To enable this, it requires **cluster-wide permissions**, which are granted through a `ClusterRole`.
### Design Philosophy
The operator follows a **high-privilege controller model** built around the **principle of least privilege for managed applications**.
- The operator itself requires elevated privileges at the cluster level to create and manage resources across namespaces.
- Each Mattermost installation it provisions is isolated using its own **`ServiceAccount`** and **namespace-scoped `Role`**, ensuring that each deployment operates with minimal privileges.
This approach balances **security** and **convenience** — administrators do not need to manually create RBAC policies for each Mattermost instance.
This allows the operator to:
1. **Multi-Namespace Deployments**
The operator supports multiple Mattermost instances deployed across different namespaces (e.g., `dev`, `staging`, `prod`) using a single operator instance.
This enables platform teams to offer *Mattermost-as-a-Service* to multiple internal teams.
2. **Cluster-Scoped Resources**
Some Kubernetes resources managed by the operator (such as `IngressClass`) are **cluster-scoped** and cannot be managed with namespace-limited roles.
3. **Cross-Namespace Integrations**
The operator can provision and manage external dependencies — such as **MySQL clusters** or **MinIO instances** — that may reside in different namespaces.
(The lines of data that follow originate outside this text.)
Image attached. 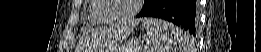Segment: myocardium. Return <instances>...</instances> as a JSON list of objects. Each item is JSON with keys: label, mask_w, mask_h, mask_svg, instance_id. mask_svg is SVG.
<instances>
[{"label": "myocardium", "mask_w": 261, "mask_h": 52, "mask_svg": "<svg viewBox=\"0 0 261 52\" xmlns=\"http://www.w3.org/2000/svg\"><path fill=\"white\" fill-rule=\"evenodd\" d=\"M97 1L99 2L100 6L96 11V16L102 24H121L132 20L139 12L140 4H141V0H133V4L130 11L122 18L117 20H104L101 18V13L107 8V2L105 0H97Z\"/></svg>", "instance_id": "f54148a6"}]
</instances>
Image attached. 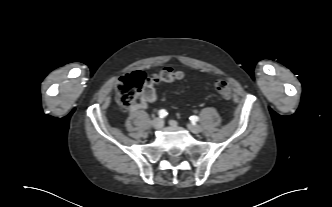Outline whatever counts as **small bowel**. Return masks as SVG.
<instances>
[{
  "label": "small bowel",
  "instance_id": "1",
  "mask_svg": "<svg viewBox=\"0 0 332 207\" xmlns=\"http://www.w3.org/2000/svg\"><path fill=\"white\" fill-rule=\"evenodd\" d=\"M157 100V93L154 88L153 82H148L142 92L140 100L133 105L132 111L144 110L148 107L149 104Z\"/></svg>",
  "mask_w": 332,
  "mask_h": 207
}]
</instances>
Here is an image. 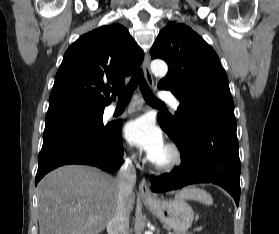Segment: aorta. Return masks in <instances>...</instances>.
Listing matches in <instances>:
<instances>
[{
	"mask_svg": "<svg viewBox=\"0 0 279 234\" xmlns=\"http://www.w3.org/2000/svg\"><path fill=\"white\" fill-rule=\"evenodd\" d=\"M150 68H151L152 73L156 77H160V78L165 77V75L167 74V71H168L167 64L163 60H160V59L153 60L151 62Z\"/></svg>",
	"mask_w": 279,
	"mask_h": 234,
	"instance_id": "762f6f07",
	"label": "aorta"
}]
</instances>
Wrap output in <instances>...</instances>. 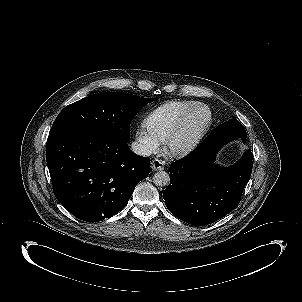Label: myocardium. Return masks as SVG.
<instances>
[{
    "instance_id": "myocardium-1",
    "label": "myocardium",
    "mask_w": 302,
    "mask_h": 302,
    "mask_svg": "<svg viewBox=\"0 0 302 302\" xmlns=\"http://www.w3.org/2000/svg\"><path fill=\"white\" fill-rule=\"evenodd\" d=\"M199 110H204L207 113V118L201 129L195 134V136L189 140L186 144L175 147L172 145V140L176 133L179 131L185 120L190 117L192 114ZM212 122V113L210 108L205 104H196L194 107H192L190 110L185 112L176 122V124L172 127V129L169 131L165 138V150L166 152L174 157L183 156L187 153H189L191 150H193L197 144L201 141V139L206 134L208 128L210 127Z\"/></svg>"
}]
</instances>
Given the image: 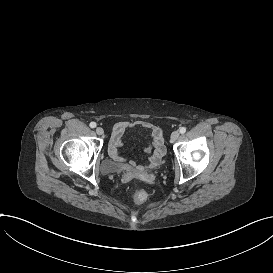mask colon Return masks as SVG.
<instances>
[{
	"label": "colon",
	"mask_w": 273,
	"mask_h": 273,
	"mask_svg": "<svg viewBox=\"0 0 273 273\" xmlns=\"http://www.w3.org/2000/svg\"><path fill=\"white\" fill-rule=\"evenodd\" d=\"M127 197L138 204H145L149 200V194L143 188L132 187L127 192Z\"/></svg>",
	"instance_id": "5ec220e1"
}]
</instances>
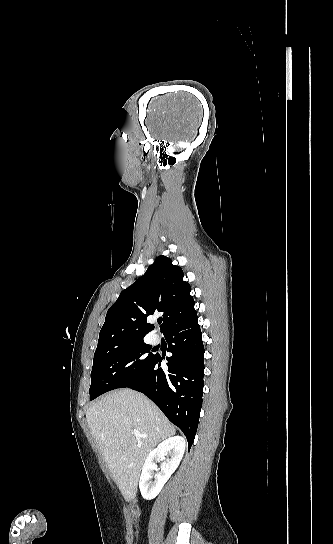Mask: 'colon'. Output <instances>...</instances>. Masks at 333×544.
Masks as SVG:
<instances>
[{"instance_id":"1","label":"colon","mask_w":333,"mask_h":544,"mask_svg":"<svg viewBox=\"0 0 333 544\" xmlns=\"http://www.w3.org/2000/svg\"><path fill=\"white\" fill-rule=\"evenodd\" d=\"M130 510H131V513H132V516H133L134 520L137 521L139 519V516H140V511H139L138 505L135 502L131 503Z\"/></svg>"}]
</instances>
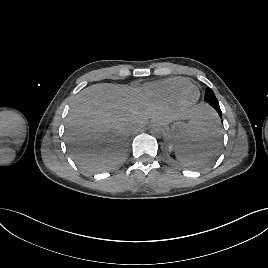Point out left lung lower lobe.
<instances>
[{
	"label": "left lung lower lobe",
	"mask_w": 268,
	"mask_h": 268,
	"mask_svg": "<svg viewBox=\"0 0 268 268\" xmlns=\"http://www.w3.org/2000/svg\"><path fill=\"white\" fill-rule=\"evenodd\" d=\"M211 106L217 111L219 117L222 118V112H221L219 104H211Z\"/></svg>",
	"instance_id": "0a47b994"
}]
</instances>
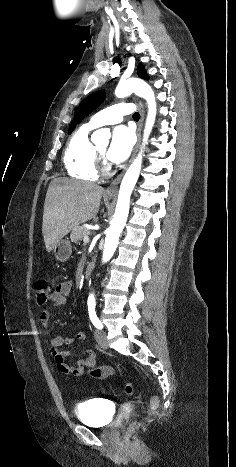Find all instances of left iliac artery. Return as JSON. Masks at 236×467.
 Instances as JSON below:
<instances>
[{
  "label": "left iliac artery",
  "mask_w": 236,
  "mask_h": 467,
  "mask_svg": "<svg viewBox=\"0 0 236 467\" xmlns=\"http://www.w3.org/2000/svg\"><path fill=\"white\" fill-rule=\"evenodd\" d=\"M95 306H96L95 302H92V301L88 302L89 317H90V320L93 323V325L97 329L101 330L103 328V325H102L101 321L99 320V318L96 315Z\"/></svg>",
  "instance_id": "left-iliac-artery-1"
}]
</instances>
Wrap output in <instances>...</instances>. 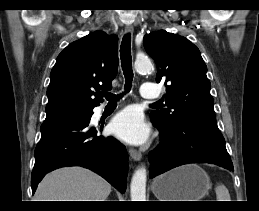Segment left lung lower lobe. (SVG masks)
Returning a JSON list of instances; mask_svg holds the SVG:
<instances>
[{"label": "left lung lower lobe", "mask_w": 259, "mask_h": 211, "mask_svg": "<svg viewBox=\"0 0 259 211\" xmlns=\"http://www.w3.org/2000/svg\"><path fill=\"white\" fill-rule=\"evenodd\" d=\"M153 123L160 131L162 142L149 154L150 178L188 163H211L233 170L217 125L187 119L166 129Z\"/></svg>", "instance_id": "left-lung-lower-lobe-1"}]
</instances>
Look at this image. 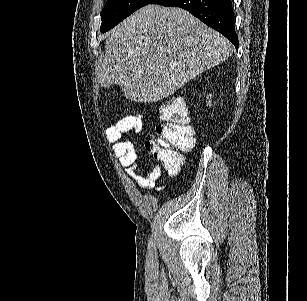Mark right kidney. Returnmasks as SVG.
Returning <instances> with one entry per match:
<instances>
[{"mask_svg": "<svg viewBox=\"0 0 307 301\" xmlns=\"http://www.w3.org/2000/svg\"><path fill=\"white\" fill-rule=\"evenodd\" d=\"M206 98H207V100H206L207 106H212L211 98H213V94H207Z\"/></svg>", "mask_w": 307, "mask_h": 301, "instance_id": "ca27d5eb", "label": "right kidney"}]
</instances>
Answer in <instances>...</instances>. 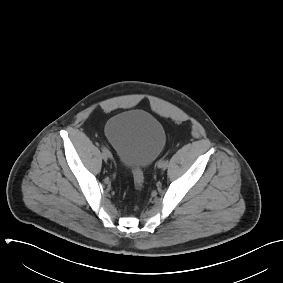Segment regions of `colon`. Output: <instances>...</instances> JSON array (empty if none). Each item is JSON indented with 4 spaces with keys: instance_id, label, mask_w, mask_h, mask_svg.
<instances>
[{
    "instance_id": "obj_1",
    "label": "colon",
    "mask_w": 283,
    "mask_h": 283,
    "mask_svg": "<svg viewBox=\"0 0 283 283\" xmlns=\"http://www.w3.org/2000/svg\"><path fill=\"white\" fill-rule=\"evenodd\" d=\"M133 178L136 190L140 191L144 183L143 172L140 168L133 169Z\"/></svg>"
}]
</instances>
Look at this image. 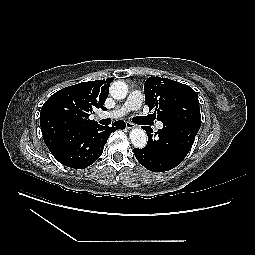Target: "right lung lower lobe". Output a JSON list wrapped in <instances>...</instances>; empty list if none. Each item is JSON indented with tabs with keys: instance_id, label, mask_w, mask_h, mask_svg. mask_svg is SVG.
<instances>
[{
	"instance_id": "1",
	"label": "right lung lower lobe",
	"mask_w": 255,
	"mask_h": 255,
	"mask_svg": "<svg viewBox=\"0 0 255 255\" xmlns=\"http://www.w3.org/2000/svg\"><path fill=\"white\" fill-rule=\"evenodd\" d=\"M123 128H125L123 121L113 123L112 127L101 125L89 127L59 144L51 153L67 167L86 168L101 156L109 135L114 130Z\"/></svg>"
}]
</instances>
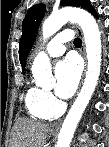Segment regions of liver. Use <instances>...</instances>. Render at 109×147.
Wrapping results in <instances>:
<instances>
[{
  "label": "liver",
  "instance_id": "liver-1",
  "mask_svg": "<svg viewBox=\"0 0 109 147\" xmlns=\"http://www.w3.org/2000/svg\"><path fill=\"white\" fill-rule=\"evenodd\" d=\"M48 131V124L18 118L11 131L9 147H43Z\"/></svg>",
  "mask_w": 109,
  "mask_h": 147
}]
</instances>
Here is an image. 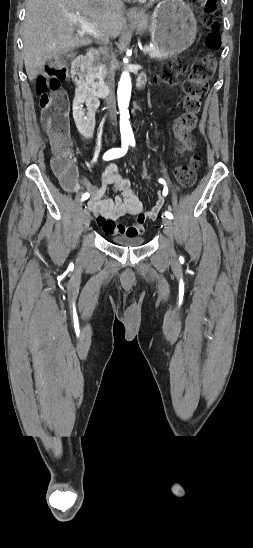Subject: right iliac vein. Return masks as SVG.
<instances>
[{
	"label": "right iliac vein",
	"instance_id": "obj_1",
	"mask_svg": "<svg viewBox=\"0 0 253 548\" xmlns=\"http://www.w3.org/2000/svg\"><path fill=\"white\" fill-rule=\"evenodd\" d=\"M90 220V213L87 210L81 212V222L83 229H87L89 227Z\"/></svg>",
	"mask_w": 253,
	"mask_h": 548
}]
</instances>
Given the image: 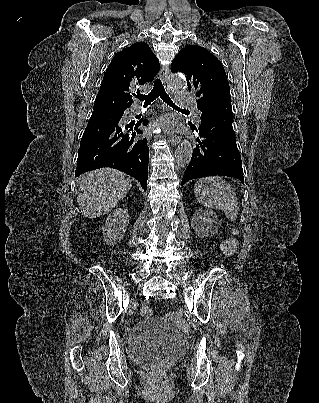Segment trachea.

Managing these cross-namespace resources requires cluster-level permissions.
4. **Namespace Metadata Access**
The operator needs to read and interact with namespace metadata to properly configure DNS names, routing, and service discovery across installations.
5. **Operational Flexibility**
Operating at the cluster level simplifies management workflows.
Platform administrators can deploy, update, and monitor multiple Mattermost instances without deploying a separate operator in each namespace.